A leading UK site for parents and the Canadian tax authority have both announced they have had data stolen by hackers exploiting the Heartbleed bug.
Mumsnet - which says it has 1.5 million registered members - said that it believed that the cyber thieves may have obtained passwords and personal messages before it patched its site.
The Canada Revenue Agency said that 900 people's social insurance numbers had been stolen.
These are the first confirmed losses.
The Mumsnet site's founder Justine Roberts told the BBC that it became apparent that user data was at risk when her own username and password were used to post a message online.
She said the hackers then informed Mumsnet's administrators that the attack was linked to the Heartbleed flaw and told them the company's data was not safe.
"On Friday 11 April, it became apparent that what is widely known as the Heartbleed bug had been used to access data from Mumsnet users' accounts," the London-based website added in an email to its members.
"We have no way of knowing which Mumsnetters were affected by this.
"The worst case scenario is that the data of every Mumsnet user account was accessed.
"It is possible that this information could then have been used to log in as you and give access to your posting history, your personal messages and your personal profile, although we should say that we have seen no evidence of anyone's account being used for anything other than to flag up the security breach, thus far."
The site added that it was forcing its members to reset any password created on or before Saturday.
The Canadian tax agency published a statement about the attack on its website
Canada's tax agency was one of the first major organisations to cut services as a result of the flaw in OpenSSL - a cryptographic software library used by services to keep data transmissions private.
However, its action last Tuesday appears to have come too late.

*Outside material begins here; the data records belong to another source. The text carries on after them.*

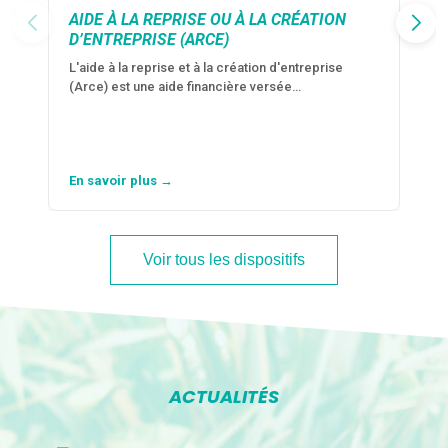
AIDE À LA REPRISE OU À LA CRÉATION
D’ENTREPRISE (ARCE)
L'aide à la reprise et à la création d'entreprise
(Arce) est une aide financière versée…
En savoir plus →
Voir tous les dispositifs
ACTUALITÉS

"Regrettably, the CRA has been notified by the Government of Canada's lead security agencies of a malicious breach of taxpayer data that occurred over a six-hour period," the agency said on a message posted to its homepage.

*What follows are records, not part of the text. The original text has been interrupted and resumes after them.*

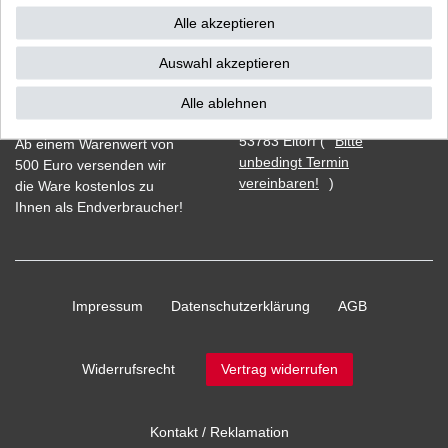
Alle akzeptieren
Auswahl akzeptieren
Vorkasse
Alle ablehnen
Barzahlung bei Abholung in
53783 Eitorf (
Bitte
Ab einem Warenwert von
unbedingt Termin
500 Euro versenden wir
vereinbaren!
)
die Ware kostenlos zu
Ihnen als Endverbraucher!
Impressum
Daten­schutz­erklärung
AGB
Widerrufs­recht
Vertrag widerrufen
Kontakt / Reklamation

"Based on our analysis to date, social insurance numbers (Sin) of approximately 900 taxpayers were removed from CRA systems by someone exploiting the Heartbleed vulnerability."
"We are currently going through the painstaking process of analysing other fragments of data, some that may relate to businesses, that were also removed."
Heartbleed flaw
The Heartbleed bug was made public a week ago by Google and Codenomicon, a small Finnish security firm, which independently identified the problem.

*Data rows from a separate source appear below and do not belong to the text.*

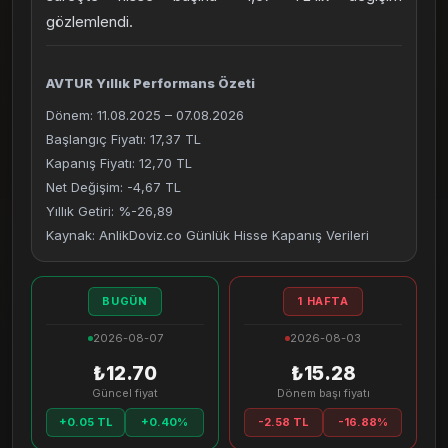
gözlemlendi.
AVTUR Yıllık Performans Özeti
Dönem: 11.08.2025 – 07.08.2026
Başlangıç Fiyatı: 17,37 TL
Kapanış Fiyatı: 12,70 TL
Net Değişim: -4,67 TL
Yıllık Getiri: %-26,89
Kaynak: AnlikDoviz.co Günlük Hisse Kapanış Verileri
BUGÜN
1 HAFTA
2026-08-07
2026-08-03
₺12.70
₺15.28
Güncel fiyat
Dönem başı fiyatı
+0.05 TL
+0.40%
-2.58 TL
-16.88%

OpenSSL is used to digitally scramble data as it passes between a user's device and an online service in order to prevent others eavesdropping on the information.
It is used by many, but not all, sites that show a little padlock and use a web address beginning "https".
The researchers discovered that because of a coding mishap hackers could theoretically access 64 kilobytes of unencrypted data from the working memory of systems using vulnerable versions of OpenSSL.
Although that is a relatively small amount, the attackers can repeat the process to increase their haul.